[Date Prev][Date Next][Thread Prev][Thread Next][Date Index][Thread Index]

Re: IBM VPN Bakeoff Issues



  Scott,

  I guess it doesn't matter what we agree to because in 2 bakeoffs
hence somebody else raise this as an "issue" and we'll all climb back
into the rathole. 

  Yes, what we have today, what we agreed to the time before when this 
issue was raised, isn't Architecturally Pure (tm) but it works and there 
is running code, from different people, that does it this way. And it does 
make sense. 

  I swear, this WG flip flops so much we make Clinton look good. 

  Dan.

On Fri, 06 Nov 1998 17:18:49 PST you wrote
> Hi Dan,
> 
> Daniel Harkins wrote:
> > 
> >   This has been discussed before. There was a whole "ESP and AH used
> > in tunnel mode by a Security Gateway" thread back in July. In that
> > thread I noted that we were discussing something that was discussed
> > back in May when the issue was ESP and IPPCP.
> > 
> >   What was agreed to back then was that for a _security gateway_, any
> > transit traffic MUST be in tunnel mode so that in IP AH ESP IP <foo>
> > both AH and ESP would be in tunnel mode.
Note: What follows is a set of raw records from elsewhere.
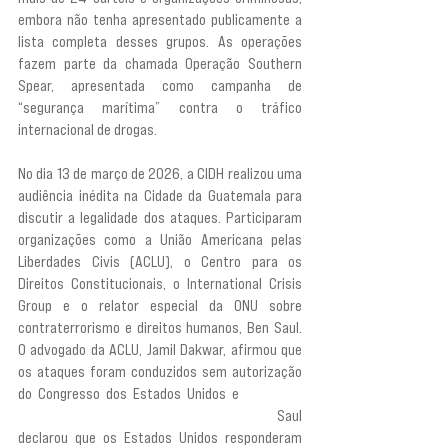
embora não tenha apresentado publicamente a 
lista completa desses grupos. As operações 
fazem parte da chamada Operação Southern 
Spear, apresentada como campanha de 
“segurança marítima” contra o tráfico 
internacional de drogas.
No dia 13 de março de 2026, a CIDH realizou uma 
audiência inédita na Cidade da Guatemala para 
discutir a legalidade dos ataques. Participaram 
organizações como a União Americana pelas 
Liberdades Civis (ACLU), o Centro para os 
Direitos Constitucionais, o International Crisis 
Group e o relator especial da ONU sobre 
contraterrorismo e direitos humanos, Ben Saul. 
O advogado da ACLU, Jamil Dakwar, afirmou que 
os ataques foram conduzidos sem autorização 
do Congresso dos Estados Unidos e 
“violam o 
direito internacional sobre o uso da força”.
 Saul 
declarou que os Estados Unidos responderam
Steve Kent noted that this
> > is not required by the Arch Doc (but I guess it's not forbidden
> > either). So if that's the way a security gateway negotiates it why
> > would we want to do something different for an end host? Aren't these
> > things complicated enough?
>  
> I *just* received this one, else I would have addressed it in my last
> post on this topic. I guess I understand your issue here: the
> architecture doc says that SGWs must use tunnel mode unless they are
> terminating the flow, and you don't think the SGW is doing that. I think
> it is. It's terminating the ESP tunnel, so it's okay to use transport
> mode AH on that flow. 
> 
> This cuts across the earlier thread here about whether ESP/AH are
> suitable protocols for the 'transport protocol' selector designation. I
> guess at this point I'd argue that ESP *is* a transport protocol, while
> AH might more likely be simply an IP extension header, like IP options.
> If we grant that ESP is a transport protocol, then it follows that the
> SGWs are terminating it, and that AH in transport mode is acceptable in
> this case.
> 
> I would argue that the adjacency of the AH/ESP headers precludes the
> possiblity that both are in tunnel mode, since by our own definitions,
> tunnel mode requires encapsulation of the original datagram, while
> tranport mode consists of header insertion between the original header
> and the data. 
> 
> I recognize that this is a bit of a twisted web here, but I think you're
> asking that we agree on a convention which is unnecessary. Waddayathink?